Afwijzing verzoek tot schorsing van voorlopige hechtenis wegens vlucht- en recidivegevaar

In deze zaak heeft het Gerechtshof Amsterdam op 28 december 2016 uitspraak gedaan in het hoger beroep van de verdachte, geboren in Albanië en thans verblijvende in het huis van bewaring PI Ter Apel. De verdachte had hoger beroep ingesteld tegen de beslissing van de rechtbank Amsterdam van 1 december 2016, die het verzoek tot opheffing van de voorlopige hechtenis had afgewezen. Het hof heeft kennisgenomen van de relevante stukken en heeft zowel de advocaat-generaal als de verdachte, bijgestaan door zijn raadsman, gehoord.

Het hof heeft de beslissing van de rechtbank bevestigd, voor zover deze aan het oordeel van het hof was onderworpen. Het hof oordeelde dat er ernstige bezwaren bestaan tegen de verdachte, die geen vaste woon- of verblijfplaats in Nederland heeft en geen binding met het land kan aantonen. Dit wekt de vrees dat de verdachte zich aan berechting zal onttrekken. Bovendien is de verdachte betrokken bij de handel in grote hoeveelheden verdovende middelen, wat het risico op recidive vergroot.

Gezien deze omstandigheden heeft het hof geoordeeld dat er geen plaats is voor schorsing van de voorlopige hechtenis. Het verzoek tot schorsing werd dan ook afgewezen. De beschikking is gegeven door de voorzitter en twee raadsheren in raadkamer, en de advocaat-generaal heeft de beschikking ter kennis van de verdachte gebracht.

Uitspraak

13-730044-16
GERECHTSHOF AMSTERDAM,
MEERVOUDIGE STRAFKAMER, RAADKAMER
BESCHIKKINGin raadkamer op het hoger beroep in de zaak van
[verdachte],
geboren te [geboorteplaats] (Albanië) op [geboortedag] 1992,
zonder bekende woon- of verblijfplaats in Nederland,
thans verblijvende in het huis van bewaring PI Ter Apel, Gevangenis Ter Apel,
tegen de beslissing van de rechtbank Amsterdam van 1 december 2016, voor zover houdende afwijzing van het verzoek tot opheffing van de voorlopige hechtenis van de verdachte.
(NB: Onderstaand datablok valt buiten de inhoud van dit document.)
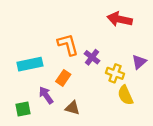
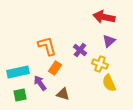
orange L-shape: (68, 45) -> (47, 46), moved
purple triangle: (139, 62) -> (109, 41), moved
cyan rectangle: (30, 64) -> (18, 72), moved

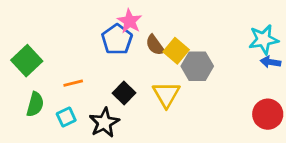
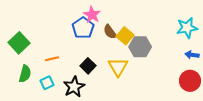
blue arrow: (271, 62) -> (192, 55), moved

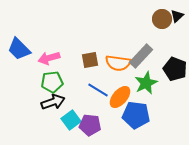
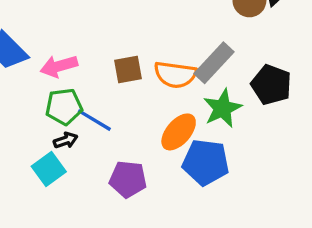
blue line: (98, 90) -> (94, 120), moved
black arrow: (53, 102) -> (66, 140), size x0.6
cyan square: (71, 120) -> (49, 169), moved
De feiten en de rechtsgang

Het hof heeft kennisgenomen van de akte van de griffier van de rechtbank Amsterdam van 2 december 2016, waarbij namens de verdachte hoger beroep is ingesteld van voormelde beslissing van die rechtbank.
Het hof heeft gezien de beslissing waarvan beroep en heeft kennisgenomen van de stukken betrekking hebbend op de voorlopige hechtenis van de verdachte en heeft gehoord de advocaat-generaal en de verdachte, bijgestaan door diens raadsman mr. [naam 1].

De beoordeling

Het hof verenigt zich met de beslissing waarvan beroep, voor zover aan het oordeel van het hof onderworpen, en de gronden waarop deze berust.
Het hof acht nog steeds ernstige bezwaren aanwezig ten aanzien van alle op de vordering inbewaringstelling vermelde feiten. De door de verhuurder [naam 2] afgelegde verklaring maakt dat niet anders.
Nu de verdachte geen vaste woon- of verblijfplaats heeft in Nederland en evenmin is gebleken van enige binding met Nederland is het hof van oordeel dat er reden is om te vrezen dat de verdachte zich aan berechting in Nederland zal onttrekken.
Het hof is van oordeel dat, gelet op het feit dat de verdachte kennelijk betrokken is bij handel in georganiseerd verband in grote hoeveelheden verdovende middelen, met internationale contacten, er ernstig rekening mee moet worden gehouden dat de verdachte bij opheffing van de voorlopige hechtenis een misdrijf zal begaan waardoor de gezondheid of veiligheid van personen in gevaar kan worden gebracht.
Gelet op de gronden waarop de voorlopige hechtenis berust is er geen plaats voor schorsing van de voorlopige hechtenis. Het mondeling gedane verzoek tot schorsing van de voorlopige hechtenis wordt daarom afgewezen.
13-730044-16

De beslissing

Het hof:
WIJST AF het beroep tegen de bestreden beslissing, voor zover aan het oordeel van het hof onderworpen.
WIJST AF het verzoek tot schorsing van de voorlopige hechtenis.
Deze beschikking is gegeven op 28 december 2016 in raadkamer van dit hof door
mr. J.L. Bruinsma, voorzitter,
mrs. H.W.J. de Groot en A.M.P. Geelhoed, raadsheren,
in tegenwoordigheid van mr. A.F. van der Heide als griffier.
De advocaat-generaal bij dit gerechtshof brengt vorenstaande beschikking ter kennis van de verdachte.